That sounds pretty reasonable to us. You’ve been at this for while—have you had many near-disasters? I once worked for a caterer who made his own cakes, and I was helping him transport one in his truck. While driving, he had to stop short, and the whole cake slid over. When we got to the venue, which had a big garden, he said, “go keep the event manager busy while I cut all her flowers.” And he did. He covered the cake in blooms, and it looked great. Another time, a tent company put up the covering at the wrong venue. We arrived to set up for our wedding, and…no tent. We had mere hours to fix everything—it was nip-and-tuck until the last moment.
What are some big food trends for 2009 and 2010? We’re getting lots of requests for organic vegetables. And at more and more weddings, up to 60 percent of our menus are made from locally harvested foods. This is where the creativity of the caterer comes into play. We had one client who wanted to grow all her own vegetables, and she chose us because we were willing to work with her. In general, people want their weddings to be more eco-friendly. They’re asking for live centerpieces that can be repotted, as opposed to cut flowers. We’ve done eco-friendly linens versus polyester, and compostable plates. I even had a couple who used paper plates and then collected all the trash to bring to a recycling center.
Tables of Content, 2 McCraw St., Boston, 617-363-0404, tablesofcontent.com.
Stephen Barck’s tips on how to avoid common catering mistakes.
Stick to the Game Plan
Food crises usually occur because an event’s timing is thrown off and no one notifies the kitchen. Group photos are the worst offender: You’re trying to get the big family shot, but you can’t find Aunt Debbie and, meanwhile, you’ve asked the caterer to have the food ready ten minutes ago. Likewise, if you’re planning on having twenty toasts, tell your caterer ahead of time.
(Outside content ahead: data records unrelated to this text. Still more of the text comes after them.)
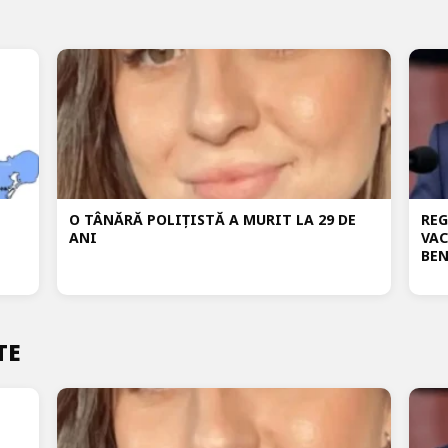
O TÂNĂRĂ POLIȚISTĂ A MURIT LA 29 DE
REG
ANI
VAC
BEN
TE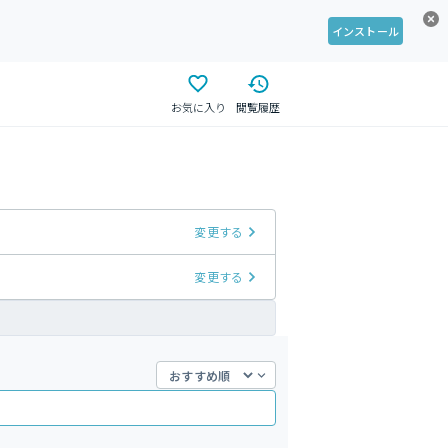
インストール
お気に入り
閲覧履歴
変更する
変更する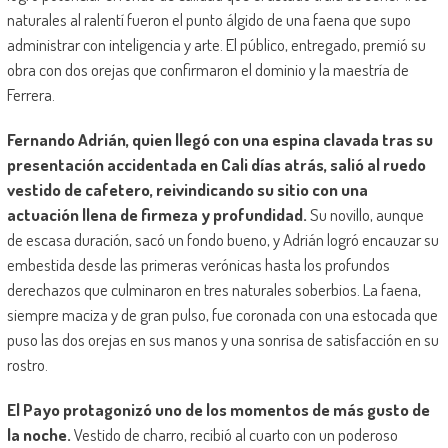
naturales al ralentí fueron el punto álgido de una faena que supo
administrar con inteligencia y arte. El público, entregado, premió su
obra con dos orejas que confirmaron el dominio y la maestría de
Ferrera.
Fernando Adrián, quien llegó con una espina clavada tras su
presentación accidentada en Cali días atrás, salió al ruedo
vestido de cafetero, reivindicando su sitio con una
actuación llena de firmeza y profundidad.
Su novillo, aunque
de escasa duración, sacó un fondo bueno, y Adrián logró encauzar su
embestida desde las primeras verónicas hasta los profundos
derechazos que culminaron en tres naturales soberbios. La faena,
siempre maciza y de gran pulso, fue coronada con una estocada que
puso las dos orejas en sus manos y una sonrisa de satisfacción en su
rostro.
El Payo protagonizó uno de los momentos de más gusto de
la noche.
Vestido de charro, recibió al cuarto con un poderoso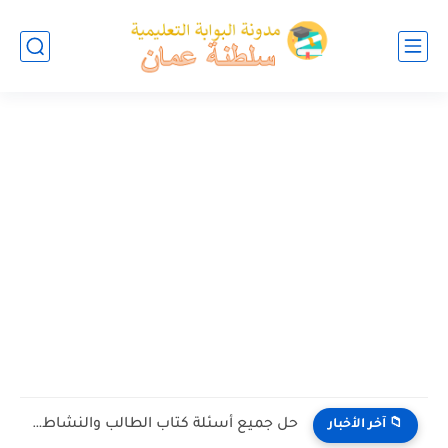
حل جميع أسئلة كتاب الطالب والنشاط في الاحياء للصف العاشر...
📁 آخر الأخبار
Don’t Bank on Good Weather
Mother Nature can wreak havoc on wedding food. Some couples ask to have their first course pre-plated to speed up a meal. I like that idea, but you have to plan carefully. Imagine a salad sitting in 85-degree weather for thirty minutes. Not good. Also, never put your wedding cake near a sunny window or a tent flap. Ditto for sushi.
Don’t Skimp Too Much
If you really want to avoid disaster, get a company you can trust, one that has been doing weddings for years. In today’s economy, every restaurant advertises itself as a caterer. (Even your next-door neighbor who makes delicious pasta probably now fancies herself one.) Ask for references and make sure to have at least one tasting beforehand.